Dante est encore arrêté par les ombres de trois guerriers florentins [94] punis pour le même vice, sans doute très-connus alors, mais qui ne sont aujourd'hui d'aucun intérêt, et avec lesquels il s'entretient quelque temps. Il se fait demander par l'un d'eux si la courtoisie et la valeur habitent toujours Florence, ou si elles en sont tout-à-fait sorties, comme quelques rapports le leur font craindre.
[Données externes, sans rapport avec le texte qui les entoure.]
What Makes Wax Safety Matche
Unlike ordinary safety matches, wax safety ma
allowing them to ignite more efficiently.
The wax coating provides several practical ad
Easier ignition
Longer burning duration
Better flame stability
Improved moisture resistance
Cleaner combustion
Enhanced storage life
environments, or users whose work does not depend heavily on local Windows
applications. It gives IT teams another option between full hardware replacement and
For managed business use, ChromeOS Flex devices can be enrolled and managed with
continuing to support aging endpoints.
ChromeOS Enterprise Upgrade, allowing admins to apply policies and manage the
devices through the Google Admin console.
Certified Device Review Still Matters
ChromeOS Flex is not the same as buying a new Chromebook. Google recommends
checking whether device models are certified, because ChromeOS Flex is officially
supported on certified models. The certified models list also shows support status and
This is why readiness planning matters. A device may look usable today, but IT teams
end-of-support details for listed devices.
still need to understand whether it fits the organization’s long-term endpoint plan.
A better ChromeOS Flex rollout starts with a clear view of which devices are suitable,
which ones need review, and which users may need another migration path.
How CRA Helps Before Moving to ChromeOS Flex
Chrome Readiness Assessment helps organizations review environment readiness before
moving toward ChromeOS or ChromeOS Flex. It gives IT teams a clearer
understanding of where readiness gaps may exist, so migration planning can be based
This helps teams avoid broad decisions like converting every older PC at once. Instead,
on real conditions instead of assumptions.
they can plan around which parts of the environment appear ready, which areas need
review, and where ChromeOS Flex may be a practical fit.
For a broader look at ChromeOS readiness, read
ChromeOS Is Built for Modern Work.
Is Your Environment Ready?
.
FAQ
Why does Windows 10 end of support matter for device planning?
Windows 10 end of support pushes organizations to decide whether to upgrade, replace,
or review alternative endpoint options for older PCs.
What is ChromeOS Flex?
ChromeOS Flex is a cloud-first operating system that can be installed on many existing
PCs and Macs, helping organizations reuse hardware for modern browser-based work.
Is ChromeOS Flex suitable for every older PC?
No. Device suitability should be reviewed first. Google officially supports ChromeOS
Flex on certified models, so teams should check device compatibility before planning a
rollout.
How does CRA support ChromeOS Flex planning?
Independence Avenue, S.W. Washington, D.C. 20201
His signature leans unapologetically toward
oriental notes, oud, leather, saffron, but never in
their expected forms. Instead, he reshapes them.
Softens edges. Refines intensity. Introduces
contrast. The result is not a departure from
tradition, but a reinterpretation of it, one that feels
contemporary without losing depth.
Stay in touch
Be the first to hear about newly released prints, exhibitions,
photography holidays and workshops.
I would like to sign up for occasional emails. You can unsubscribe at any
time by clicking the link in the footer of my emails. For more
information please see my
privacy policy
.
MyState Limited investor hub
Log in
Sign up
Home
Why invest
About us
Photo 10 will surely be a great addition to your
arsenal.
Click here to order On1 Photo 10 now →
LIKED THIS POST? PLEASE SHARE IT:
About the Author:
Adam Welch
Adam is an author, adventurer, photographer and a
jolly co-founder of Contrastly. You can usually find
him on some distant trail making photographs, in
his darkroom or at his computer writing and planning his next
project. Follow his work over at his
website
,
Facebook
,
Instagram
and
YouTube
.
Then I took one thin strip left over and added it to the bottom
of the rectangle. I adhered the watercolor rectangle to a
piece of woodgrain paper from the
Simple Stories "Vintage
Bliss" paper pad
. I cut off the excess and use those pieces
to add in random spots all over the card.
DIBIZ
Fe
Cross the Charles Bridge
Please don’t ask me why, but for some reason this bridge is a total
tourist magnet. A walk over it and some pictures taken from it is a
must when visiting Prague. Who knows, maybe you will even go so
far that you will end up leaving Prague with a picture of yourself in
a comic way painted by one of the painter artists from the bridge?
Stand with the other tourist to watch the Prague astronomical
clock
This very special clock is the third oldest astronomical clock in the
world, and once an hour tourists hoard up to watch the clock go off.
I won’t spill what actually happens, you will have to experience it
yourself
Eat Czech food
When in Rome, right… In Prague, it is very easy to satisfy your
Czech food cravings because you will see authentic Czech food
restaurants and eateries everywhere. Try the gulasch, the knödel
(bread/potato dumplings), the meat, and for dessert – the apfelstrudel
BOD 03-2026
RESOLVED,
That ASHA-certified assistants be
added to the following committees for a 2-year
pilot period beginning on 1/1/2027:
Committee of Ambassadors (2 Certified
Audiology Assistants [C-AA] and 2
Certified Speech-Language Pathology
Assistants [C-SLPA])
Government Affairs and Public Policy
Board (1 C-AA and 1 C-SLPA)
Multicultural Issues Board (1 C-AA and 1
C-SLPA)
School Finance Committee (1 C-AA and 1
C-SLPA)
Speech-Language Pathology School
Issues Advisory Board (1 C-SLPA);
Dante, au lieu de lui répondre, lève la tête, et s'adressant à sa patrie elle-même, il lui crie: «Ô Florence! les hommes nouveaux et les fortunes subites ont produit en toi tant d'orgueil et des passions si démesurées que tu commences à t'en plaindre». On voit qu'il ne perd aucune occasion d'exhaler ses ressentiments, ou plutôt qu'il en fait naître à chaque instant de nouvelles. Celle-ci est la moins heureuse de toutes. S'il eût existé pour lui un art et des règles, on pourrait l'accuser d'y avoir manqué en plaçant ainsi à la fin la plus faible partie d'un de ses tableaux; mais il marchait sans guide et sans théorie dans un monde inconnu et dans un art nouveau. Son plan général est tout ce qui l'occupe, et dans les accessoires il viole sans scrupule la règle des convenances et des proportions. Il songe enfin à sortir de ce septième cercle, et c'est par un moyen fort extraordinaire.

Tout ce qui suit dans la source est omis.